Nella Chiesa la vocazione è oggi quasi sempre per via indiretta. Lo Spirito Santo muove il cuore ad offrirsi, il cuore si offre, i Vescovi accolgono la vocazione e la instradano perché possa maturare fino alla sua consacrazione sacramentale, se è vocazione al presbiterato, o alla consacrazione non sacramentale, se è finalizzata ad altre forme di vita. Questo però non toglie che il Signore possa oggi e sempre intervenire Lui direttamente nella storia e chiamare chi vuole, per qualsiasi ministero. Alla chiamata diretta del Signore sempre si deve poi affiancare l’opera della Chiesa, chiamata a portare a compimento l’opera iniziata dal Signore. Paolo è stato chiamato sulla via di Damasco. Ma subito fu affidato alla Chiesa per completare in lui ciò che mancava per essere pienamente idoneo a compiere la missione voluta dal Cielo. Il Signore e la sua Chiesa sempre lavorano in perfetta sinergia. Resta stabile in eterno la verità che tutti possono offrirsi a Dio per una speciale, particolare missione di salvezza. Quando una persona si offre, la Chiesa accoglie e completa l’opera nella persona.

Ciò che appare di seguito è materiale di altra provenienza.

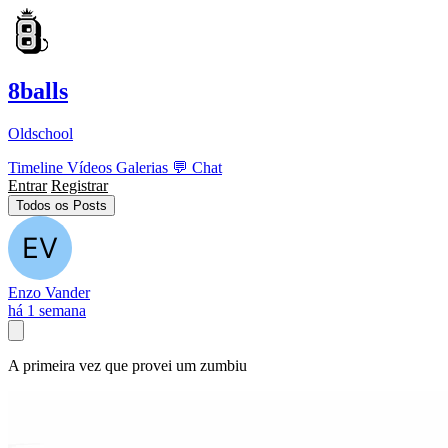
8balls
Oldschool
Timeline
Vídeos
Galerias
💬
Chat
Entrar
Registrar
Todos os Posts
Enzo Vander
há 1 semana
A primeira vez que provei um zumbiu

Vergine Maria, Madre della Redenzione, Angeli, Santi, suscitate operai per la Chiesa.

 

10 LUGLIO – XV Domenica T.O. – (Dt 30,10-14)

È nella tua bocca e nel tuo cuore

La vicinanza della Parola del Signore è purissima verità. Dio mai abbandona l’uomo a se stesso, privandolo del conforto, della luce, della grazia che nasce dalla sua Parola, data a lui o in modo indiretto, sotto forma di sapienza del cuore, o in modo diretto per mezzo della Legge, del Comandamento della Profezia, della Predicazione o di altre vie udibili attraverso le quali la divina Parola giunge al suo orecchio. Dalla verità, dalla luce, dalla giustizia, l’uomo è sempre dal suo Creatore e Signore. Mosè proprio questa verità ricorda al suo popolo. San Paolo dirà in seguito, nella Lettera ai Romani, che la Parola è Cristo. Il Cristo di Paolo è anche il suo Corpo, la sua Chiesa.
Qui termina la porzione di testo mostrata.